To find out the answers, we recently had the special opportunity to interview Gary Morsches, managing director of global energy at the CME Group, Nicholas Kennedy, head of business development of commodity derivatives at NYSE Liffe and Mike Davis, director of market development for ICE Futures Europe.

Nick and Mike discussed some key points in common across some commodities that have enabled the transition from a local to a global benchmark. According to them, the first role of a commodity futures contract is to be a hedging tool of the physical commodity, and it should be representative of where the traders are located. Initially, all futures contracts serve a local region where the commodity is produced, then consumed nearby.  If there is infrastructure in place to deliver throughout many regions, promoting global usage, then the commodity has a chance of becoming a global benchmark as long as it is being consumed across the world. The focus then needs to remain on the key users since the moment they stop consuming the commodity, its representation of a global benchmark will collapse. This reverts back to the first role of the futures contract where it is used to hedge the physical exposure. If the physical market disappears, then the relationship underpinning the commodity futures market is gone.
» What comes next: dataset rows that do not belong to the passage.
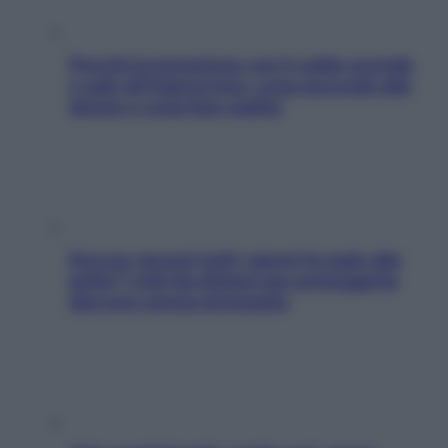
Perché la pressione con il caldo scende
e sale all’improvviso: cosa succede alle
donne e cosa fare subito
Doccia, lavarsi tutti i giorni fa male alla
pelle? I miti da sfatare per proteggerla
davvero senza stressarla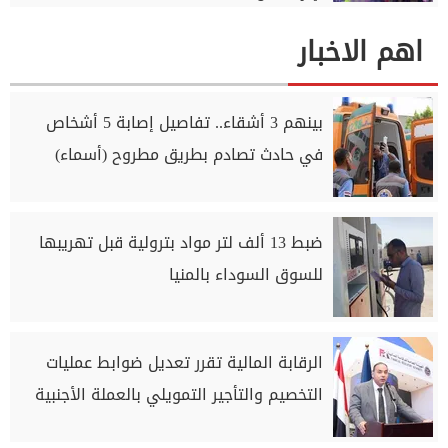
اهم الاخبار
بينهم 3 أشقاء.. تفاصيل إصابة 5 أشخاص
في حادث تصادم بطريق مطروح (أسماء)
ضبط 13 ألف لتر مواد بترولية قبل تهريبها
للسوق السوداء بالمنيا
الرقابة المالية تقرر تعديل ضوابط عمليات
التخصيم والتأجير التمويلي بالعملة الأجنبية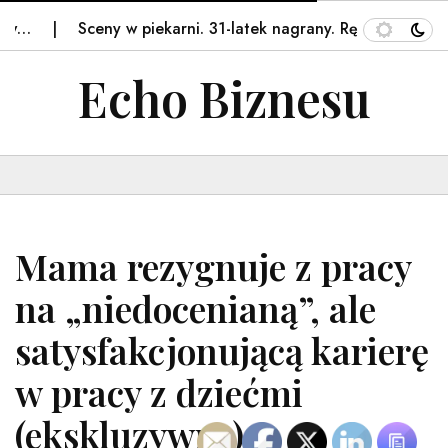
Sceny w piekarni. 31-latek nagrany. Ręce opadają –…
Echo Biznesu
Mama rezygnuje z pracy
na „niedocenianą”, ale
satysfakcjonującą karierę
w pracy z dziećmi
(ekskluzywne)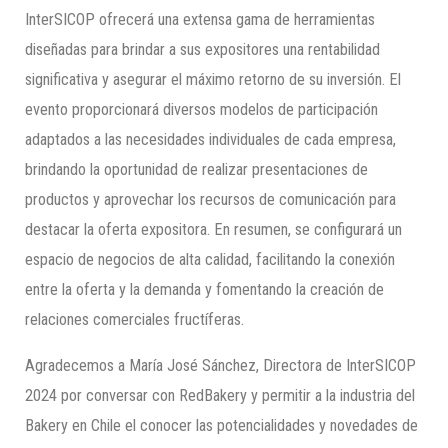
InterSICOP ofrecerá una extensa gama de herramientas
diseñadas para brindar a sus expositores una rentabilidad
significativa y asegurar el máximo retorno de su inversión. El
evento proporcionará diversos modelos de participación
adaptados a las necesidades individuales de cada empresa,
brindando la oportunidad de realizar presentaciones de
productos y aprovechar los recursos de comunicación para
destacar la oferta expositora. En resumen, se configurará un
espacio de negocios de alta calidad, facilitando la conexión
entre la oferta y la demanda y fomentando la creación de
relaciones comerciales fructíferas.
Agradecemos a María José Sánchez, Directora de InterSICOP
2024 por conversar con RedBakery y permitir a la industria del
Bakery en Chile el conocer las potencialidades y novedades de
In our discussion with Gary, he mentions two key factors changing the landscape of energy today.  Simply, he agrees with Nick and Mike that logistics are imperative to the global growth of the locally produced crude oil in North America. However, he dives into some detail about pipeline reversals, new pipelines and railroad transportation as important infrastructure developments.  The second major game-changer he mentions is the technology that is increasing the production from the US and Canada. It is effectively backing out all of the crude imports into the US, creating self-sufficiency and changing the crude flows worldwide. Not only is the technology changing the price of crude but it is impacting the prices of refined products, final products and natural gas.  So far, the price setting is spreading throughout Central America, South America and Europe, setting the stage for a global shift that could result in an index impact via constituents and weightings according to the rules in the methodologies.

The posts on this blog are opinions, not advice. Please read our Disclaimers.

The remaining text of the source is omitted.